DATASET RECORDS:

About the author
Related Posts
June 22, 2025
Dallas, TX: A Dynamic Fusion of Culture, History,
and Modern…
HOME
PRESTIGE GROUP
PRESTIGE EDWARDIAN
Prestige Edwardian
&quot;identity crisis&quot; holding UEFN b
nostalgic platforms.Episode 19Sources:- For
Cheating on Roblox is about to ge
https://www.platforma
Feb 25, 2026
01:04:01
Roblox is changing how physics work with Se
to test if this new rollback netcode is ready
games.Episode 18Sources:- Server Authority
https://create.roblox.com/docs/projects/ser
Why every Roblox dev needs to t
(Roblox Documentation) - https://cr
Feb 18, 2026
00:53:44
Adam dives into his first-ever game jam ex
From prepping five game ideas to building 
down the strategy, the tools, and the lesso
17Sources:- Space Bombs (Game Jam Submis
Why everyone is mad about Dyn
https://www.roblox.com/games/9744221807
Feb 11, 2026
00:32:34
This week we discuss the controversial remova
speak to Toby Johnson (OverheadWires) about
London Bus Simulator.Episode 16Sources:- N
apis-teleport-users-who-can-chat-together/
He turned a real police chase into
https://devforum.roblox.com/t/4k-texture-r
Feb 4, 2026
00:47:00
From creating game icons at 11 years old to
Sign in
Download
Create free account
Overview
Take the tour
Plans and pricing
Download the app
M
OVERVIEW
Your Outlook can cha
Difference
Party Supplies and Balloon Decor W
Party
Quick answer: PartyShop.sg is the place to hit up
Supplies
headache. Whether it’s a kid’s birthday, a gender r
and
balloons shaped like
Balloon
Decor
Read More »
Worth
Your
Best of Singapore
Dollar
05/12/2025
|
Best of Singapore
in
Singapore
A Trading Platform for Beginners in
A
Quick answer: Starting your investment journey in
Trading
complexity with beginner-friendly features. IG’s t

--

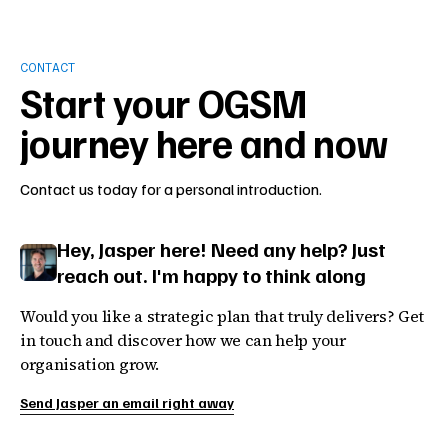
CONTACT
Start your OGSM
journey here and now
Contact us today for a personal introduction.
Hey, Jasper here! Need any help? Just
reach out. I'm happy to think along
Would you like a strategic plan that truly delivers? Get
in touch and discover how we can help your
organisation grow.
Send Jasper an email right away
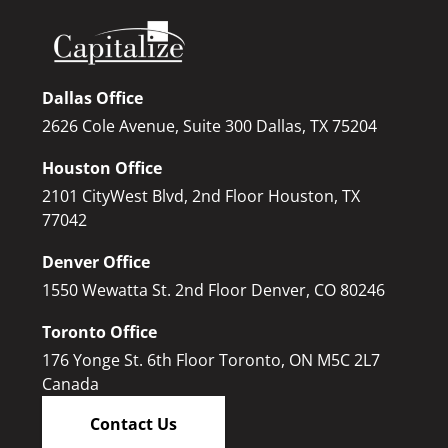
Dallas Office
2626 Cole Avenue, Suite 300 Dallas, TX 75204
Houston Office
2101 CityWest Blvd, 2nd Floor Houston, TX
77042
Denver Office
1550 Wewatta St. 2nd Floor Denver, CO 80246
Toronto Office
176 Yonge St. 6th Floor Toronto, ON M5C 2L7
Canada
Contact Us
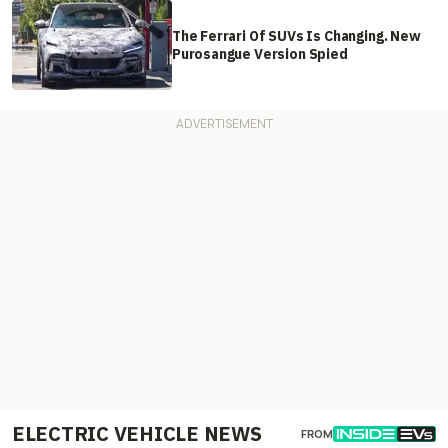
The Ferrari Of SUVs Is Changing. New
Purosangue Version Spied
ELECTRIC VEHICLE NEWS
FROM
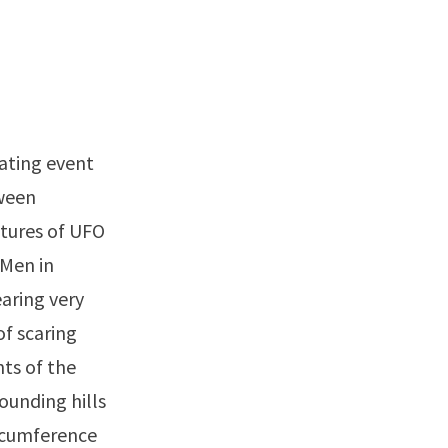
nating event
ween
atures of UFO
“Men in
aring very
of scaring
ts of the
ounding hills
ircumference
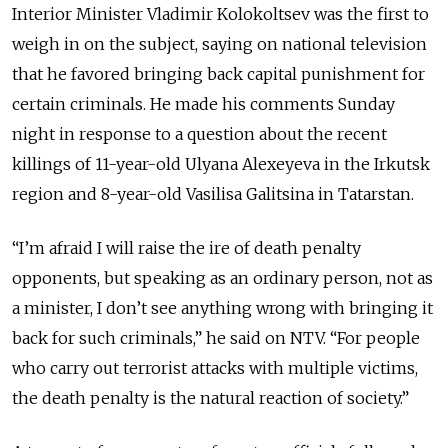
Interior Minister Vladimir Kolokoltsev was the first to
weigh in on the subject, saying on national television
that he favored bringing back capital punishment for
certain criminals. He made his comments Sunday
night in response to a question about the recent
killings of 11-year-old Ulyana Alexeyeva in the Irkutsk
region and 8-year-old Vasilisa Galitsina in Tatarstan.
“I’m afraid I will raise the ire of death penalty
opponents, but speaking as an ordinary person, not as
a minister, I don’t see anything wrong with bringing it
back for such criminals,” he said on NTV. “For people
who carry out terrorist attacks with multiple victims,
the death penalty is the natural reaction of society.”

WHAT IS REQUIRED:
Repeat, word for word, the lines above between the line holding "About the author" and the line holding "to test if this new rollback netcode is ready", inclusive; omit everything else.

RESULT OF THIS TASK:
About the author
Related Posts
June 22, 2025
Dallas, TX: A Dynamic Fusion of Culture, History,
and Modern…
HOME
PRESTIGE GROUP
PRESTIGE EDWARDIAN
Prestige Edwardian
&quot;identity crisis&quot; holding UEFN b
nostalgic platforms.Episode 19Sources:- For
Cheating on Roblox is about to ge
https://www.platforma
Feb 25, 2026
01:04:01
Roblox is changing how physics work with Se
to test if this new rollback netcode is ready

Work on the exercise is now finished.